Собака усердно вылизывает плиты у их ног. Суррей разглядывает свою правую руку, держа ее перед лицом; она безвольно поникла, как будто уже ему не принадлежит.
– Я не хотел его ранить, только напугать. И он ведь не сильно пострадал?
Мэтью начинает соглашаться, однако Суррей поворачивается к нему:
– Мэтью… тебя так зовут? Я уверен, что знаю тебя под другим именем.
Без сомнения, думает он. Вы видели его в каком-то неблагонадежном доме, где Мэтью подавал на стол или таскал уголь, выполнял белую работу или черную ради безопасности королевства.
Ричард говорит:
– Даже будь у него столько имен, сколько у евреев для Бога, это бы ничего не изменило. Вы причинили ущерб не слуге, а королевской законности.
Суррей тянется к кошельку:
– Я заплачу слуге возмещение.
– Предложите это возмещение королю. – Эдвард так суров, будто уже председательствует в суде. – Ваш отец придет в ужас, когда услышит о случившемся. Он знает, какое положено наказание, а вы, Говарды, всегда говорите, что старые обычаи следует блюсти.
Для наказания требуется десять человек. Старший костоправ со своими инструментами, старший по дровяному двору с плахой и деревянным молотом. Главный повар – он приносит мясницкий нож; старший кладовщик, знающий, как разделывать мясо, старший коваль с железом, чтобы прижечь рану, йомен из свечного хранилища с вощеной тканью, йомен из буфетной с миской углей – калить железо, и миской воды – охлаждать, старший виночерпий с вином и элем, старший хранитель столового белья с тазом и полотенцами. И главный птичник с петухом. Ноги у птицы связаны, она бьется и кричит, когда ее кладут на плаху и отсекают ей голову.
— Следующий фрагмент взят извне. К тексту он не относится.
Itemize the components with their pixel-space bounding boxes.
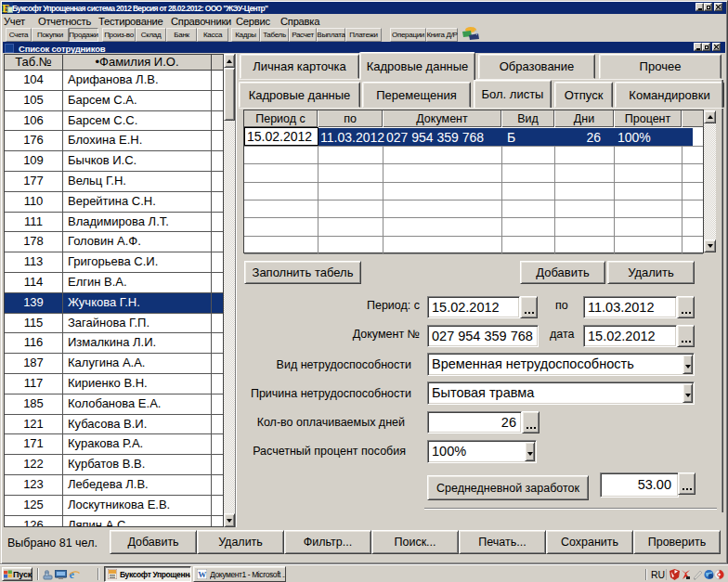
svg-text:W: W [198,570,206,579]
После жертвоприношения птицы виновному приказывают оголить и опустить на плаху правую руку. Мясник приставляет нож к суставу. Читают молитву. Затем кисть, способную держать меч, отсекают, рану прижигают, а бесчувственного преступника заматывают в ткань и уносят прочь.
Он, как и обещал, на два дня освобождает себя от дел: первого августа оставляет короля в саннихиллском охотничьем доме и приезжает в Мортлейк второго, накануне свадьбы, чтобы пятого вновь быть с королем в Виндзоре. Церемония скромная, они не гонятся за знатью, но на жениха и невесту светит солнце, и гости веселятся от души.
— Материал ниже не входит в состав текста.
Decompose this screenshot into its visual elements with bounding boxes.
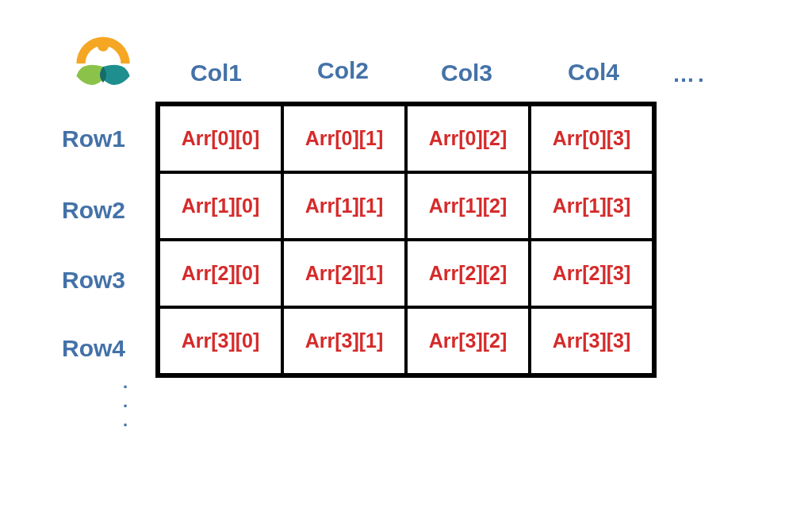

– Где Зовите-меня? – спрашивает Грегори.
Ему приходится отвести сына в сторону.
– Дома. Малютка его умер.
– Господи помилуй. Король знает?
Он думает: Грегори придворный, таким я его сделал. При самом грустном известии первая мысль – о короле.
Он говорит:
– Незачем сообщать королю. Монарх обычно не спрашивает о наших сыновьях и дочерях. – (Например, не упоминал Женнеке, хотя наверняка от кого-нибудь о ней слышал.) – Вряд ли он знает, сколько у Ризли детей, и не дело, если про Уильяма он услышит первый раз в связи с его смертью.
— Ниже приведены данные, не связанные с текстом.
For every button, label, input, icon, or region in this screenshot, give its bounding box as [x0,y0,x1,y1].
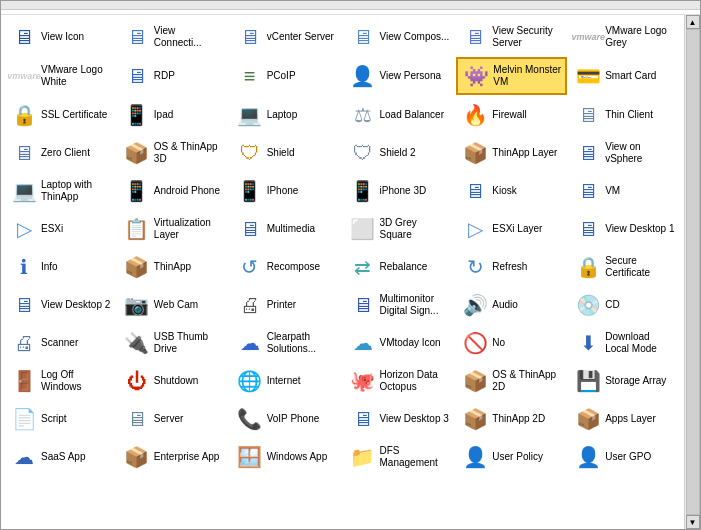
shield-icon: 🛡 [236,139,264,167]
user-policy-icon: 👤 [461,443,489,471]
voip-phone-icon: 📞 [236,405,264,433]
list-item[interactable]: 📋Virtualization Layer [118,211,229,247]
list-item[interactable]: 📱IPhone [231,173,342,209]
list-item[interactable]: ↺Recompose [231,249,342,285]
list-item[interactable]: 🖥Multimonitor Digital Sign... [344,287,455,323]
list-item[interactable]: 📦ThinApp 2D [456,401,567,437]
list-item[interactable]: 🖨Scanner [5,325,116,361]
multimonitor-digital-icon: 🖥 [349,291,377,319]
thinapp-2d-label: ThinApp 2D [492,413,545,425]
list-item[interactable]: ▷ESXi [5,211,116,247]
list-item[interactable]: 🔥Firewall [456,97,567,133]
list-item[interactable]: 🖥Thin Client [569,97,680,133]
list-item[interactable]: 🖥View Security Server [456,19,567,55]
list-item[interactable]: 👤View Persona [344,57,455,95]
list-item[interactable]: ⬜3D Grey Square [344,211,455,247]
list-item[interactable]: 🖥View Desktop 2 [5,287,116,323]
ipad-icon: 📱 [123,101,151,129]
list-item[interactable]: 🔒Secure Certificate [569,249,680,285]
list-item[interactable]: 🪟Windows App [231,439,342,475]
list-item[interactable]: vmwareVMware Logo Grey [569,19,680,55]
list-item[interactable]: 📷Web Cam [118,287,229,323]
list-item[interactable]: 💿CD [569,287,680,323]
scrollbar[interactable]: ▲ ▼ [684,15,700,529]
list-item[interactable]: 📞VoIP Phone [231,401,342,437]
iphone-icon: 📱 [236,177,264,205]
list-item[interactable]: ⏻Shutdown [118,363,229,399]
list-item[interactable]: ↻Refresh [456,249,567,285]
list-item[interactable]: 💻Laptop [231,97,342,133]
vmware-logo-grey-icon: vmware [574,23,602,51]
kiosk-label: Kiosk [492,185,516,197]
list-item[interactable]: 🖥Multimedia [231,211,342,247]
list-item[interactable]: 🖥View Icon [5,19,116,55]
list-item[interactable]: vmwareVMware Logo White [5,57,116,95]
list-item[interactable]: 📱Ipad [118,97,229,133]
storage-array-icon: 💾 [574,367,602,395]
list-item[interactable]: ☁Clearpath Solutions... [231,325,342,361]
list-item[interactable]: 📦ThinApp [118,249,229,285]
list-item[interactable]: 🖥View on vSphere [569,135,680,171]
scroll-down-button[interactable]: ▼ [686,515,700,529]
list-item[interactable]: 🌐Internet [231,363,342,399]
list-item[interactable]: 👤User GPO [569,439,680,475]
list-item[interactable]: 💻Laptop with ThinApp [5,173,116,209]
list-item[interactable]: 📦OS & ThinApp 2D [456,363,567,399]
list-item[interactable]: 🖥vCenter Server [231,19,342,55]
pcoip-icon: ≡ [236,62,264,90]
list-item[interactable]: 🖥RDP [118,57,229,95]
list-item[interactable]: 📦OS & ThinApp 3D [118,135,229,171]
secure-certificate-label: Secure Certificate [605,255,675,279]
zero-client-label: Zero Client [41,147,90,159]
list-item[interactable]: 📄Script [5,401,116,437]
list-item[interactable]: 🐙Horizon Data Octopus [344,363,455,399]
view-desktop-1-label: View Desktop 1 [605,223,674,235]
list-item[interactable]: ⬇Download Local Mode [569,325,680,361]
log-off-windows-icon: 🚪 [10,367,38,395]
list-item[interactable]: ≡PCoIP [231,57,342,95]
list-item[interactable]: 🖥View Desktop 1 [569,211,680,247]
list-item[interactable]: 🖥View Connecti... [118,19,229,55]
smart-card-icon: 💳 [574,62,602,90]
list-item[interactable]: ⇄Rebalance [344,249,455,285]
list-item[interactable]: 🔊Audio [456,287,567,323]
scroll-up-button[interactable]: ▲ [686,15,700,29]
list-item[interactable]: ▷ESXi Layer [456,211,567,247]
recompose-label: Recompose [267,261,320,273]
list-item[interactable]: 🖥VM [569,173,680,209]
esxi-icon: ▷ [10,215,38,243]
list-item[interactable]: 🛡Shield 2 [344,135,455,171]
list-item[interactable]: ⚖Load Balancer [344,97,455,133]
list-item[interactable]: 📦ThinApp Layer [456,135,567,171]
list-item[interactable]: 💳Smart Card [569,57,680,95]
list-item[interactable]: 🔌USB Thumb Drive [118,325,229,361]
view-connection-label: View Connecti... [154,25,224,49]
list-item[interactable]: ☁VMtoday Icon [344,325,455,361]
list-item[interactable]: 📁DFS Management [344,439,455,475]
list-item[interactable]: 🚪Log Off Windows [5,363,116,399]
shutdown-icon: ⏻ [123,367,151,395]
list-item[interactable]: 🛡Shield [231,135,342,171]
list-item[interactable]: 🖥Zero Client [5,135,116,171]
list-item[interactable]: 🔒SSL Certificate [5,97,116,133]
list-item[interactable]: 📦Apps Layer [569,401,680,437]
scroll-track[interactable] [686,29,700,515]
list-item[interactable]: 🖨Printer [231,287,342,323]
list-item[interactable]: 📦Enterprise App [118,439,229,475]
list-item[interactable]: 📱Android Phone [118,173,229,209]
vmtoday-icon-icon: ☁ [349,329,377,357]
list-item[interactable]: 🖥Server [118,401,229,437]
icon-grid-container[interactable]: 🖥View Icon🖥View Connecti...🖥vCenter Serv… [1,15,684,529]
list-item[interactable]: 🖥Kiosk [456,173,567,209]
list-item[interactable]: ☁SaaS App [5,439,116,475]
view-connection-icon: 🖥 [123,23,151,51]
list-item[interactable]: 🖥View Compos... [344,19,455,55]
list-item[interactable]: 💾Storage Array [569,363,680,399]
list-item[interactable]: ℹInfo [5,249,116,285]
list-item[interactable]: 🚫No [456,325,567,361]
virtualization-layer-icon: 📋 [123,215,151,243]
list-item[interactable]: 🖥View Desktop 3 [344,401,455,437]
list-item[interactable]: 👾Melvin Monster VM [456,57,567,95]
list-item[interactable]: 📱iPhone 3D [344,173,455,209]
list-item[interactable]: 👤User Policy [456,439,567,475]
Они в Мортлейке; Кромвели празднуют в своих родных краях. Что сказал бы Уолтер, узнай он, что его внук стал свояком королю? Хотя именно Уолтер всегда утверждал, будто Кромвели не простого рода. Обещал документы показать, потом сказал, их крысы съели. Уолтер говорил, твоя мать из хорошей семьи, стратфордширской, дербиширской, откуда-то с севера; они не нищие. Это, может, и правда. Однако те незнакомые люди, что пишут ему, набиваются в родню – что бы они сказали, приди он к ним в детстве? Небось спустили бы его с лестницы. Оторвали бы его пальцы от железной решетки своих ворот.
Грегори говорит:
– Суррей арестован по тяжкому обвинению. Может быть, король его освободит в качестве свадебного подарка мне?
– Три возражения, – говорит он. – Во-первых, я надеюсь, король подарит тебе аббатство. Во-вторых, оскорбленная сторона не ты, а корона, это дело не личное. И в-третьих, мне казалось, ты ненавидишь Суррея.
– Нет, это он меня ненавидит, – отвечает Грегори. – Хотя ведь я не недомерок, верно?
– Ни в коей мере, – говорит он. – Ты счастлив? Вы с Бесс вроде ничуть друг друга не робеете.